Fazia, diariamente, a pé, o percurso
casa/escola/casa, quer morasse perto ou longe, chovesse, nevasse ou fizesse
sol. Tinha dois caminhos por onde ir: pela estrada principal ou pela rua Padre
Cruz, era no tempo das chuvas lamacentos ou cheios de água e no tempo seco
estavam cobertos de pó. Quando chegava à escola molhado ou com frio esperava
uma pequena braseira, que de pouco servia, condenando-me a passar várias horas
molhado e com frio.
Um ou outro caminhavam descalços uma vez
que os pais não tinham dinheiro para lhe comprar umas botas, ainda que
grosseiras. Os que moravam mais distanciados da escola levavam o almoço
consigo, muitas vezes uma sardinha albardada, ou um pedacito de queijo e um
bocado de pão de centeio, tanta vez, endurecido. Nesse tempo não só não havia
cantinas com leite, refeições de graça, como também dinheiro para comprar
sandes, bolos, chupas, gasosas ou pirolitos...

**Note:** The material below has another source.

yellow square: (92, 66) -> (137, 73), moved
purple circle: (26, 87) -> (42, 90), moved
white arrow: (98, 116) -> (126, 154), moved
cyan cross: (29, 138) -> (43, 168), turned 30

Levava os livros, cadernos e o restante
material escolar, como a pedra de ardósia, o lápis, a borracha, a caneta de
tinta não permanente, numa sacola, confecionada de pano. Brincávamos e
jogávamos, durante o recreio, ao pião, ao berlinde, à bilharda, ao botão, à
bola (de trapos) e às escondidas.
Sinto saudades do barulho da campainha ao
dar sinal para os intervalos, que era sempre um alívio...
Sinto saudades daqueles alunos que faziam
graça na sala de aula, e aqueles quietinhos que se sentavam logo nas primeiras
carteiras junto ao professor. havia sempre um que se destacava, seja pelo
espalhafato ou pela educação exagerada. Eu nunca fui dos melhores, mas também
nunca fui mal exemplo, juro!
A professora Dona Maria Cepeda, era uma
Professora extremamente exigente e disciplinada. Quem fez a quarta classe com
ela, tenho a certeza absoluta, que além desses dois predicados que tinha, todos
dirão que era uma Senhora Professora que tratava muito bem dos seus alunos.

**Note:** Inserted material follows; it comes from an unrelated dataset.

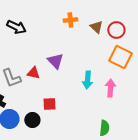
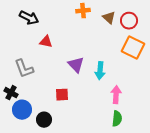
purple triangle: (55, 61) -> (76, 65), moved
red triangle: (33, 73) -> (46, 42), moved
pink arrow: (110, 88) -> (116, 95), moved
black circle: (32, 120) -> (44, 120), moved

Enquanto outras/os professores só davam
aulas de manhã ou da parte da tarde, a Senhora Professora, Dona Maria
Cepeda, abdicava do seu tempo de lazer, para dar aula da parte da tarde em sua
casa, ai de quem não fosse! Além da aula, dava-nos de lanchar, sandes, bolos e
fruta. Esta Professora era mesmo extraordinária!

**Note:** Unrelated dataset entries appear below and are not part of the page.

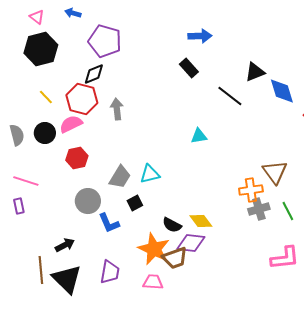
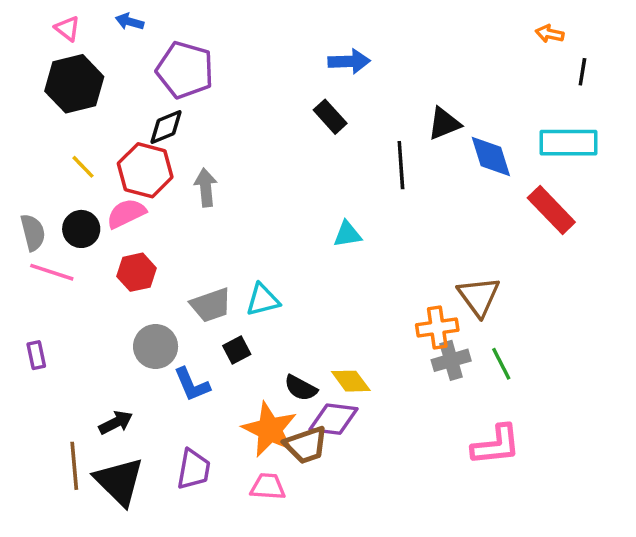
black line: (230, 96) -> (401, 165), turned 48
gray trapezoid: (120, 177) -> (211, 305), turned 40
pink line: (26, 181) -> (52, 272), moved

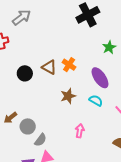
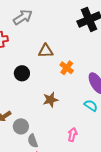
brown triangle: (49, 67) -> (46, 51), moved, turned -35
brown star: (68, 96) -> (50, 100), moved
gray semicircle: (40, 140) -> (33, 141), turned 120

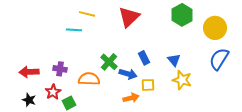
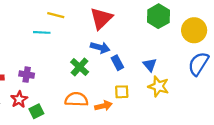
blue arrow: (128, 74) -> (100, 48), moved
orange semicircle: (89, 79) -> (76, 99), moved

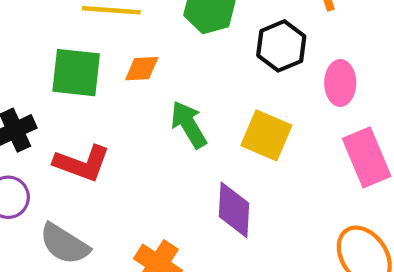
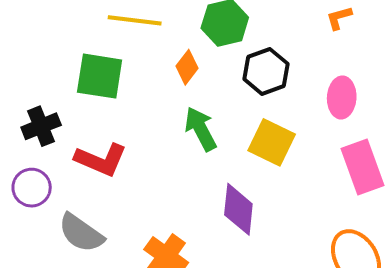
black hexagon: (281, 46) -> (266, 71), moved
orange diamond: (142, 69) -> (187, 67), moved, turned -52

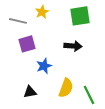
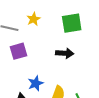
blue star: (44, 66) -> (36, 83), moved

Os professores/as eram muito respeitados
pelos nossos pais que lhes davam a liberdade de nos castigar, caso não
soubesse-mos o que nos competia. Os castigos podiam ser desde puxões de orelhas
a bofetadas e até mesmo reguadas! A maior parte da matéria era para ser
decorada e recitada na pontinha da língua: 2x2=4, 2x4=8…
A escola tinha quatro salas, duas para
rapazes e duas para raparigas. Havia oito turmas, cada uma com vinte e quatro
alunos, uns tinham aulas da parte da manhã e outros da parte da tarde. Todos os
dias tínhamos de rezar e cantar o hino nacional.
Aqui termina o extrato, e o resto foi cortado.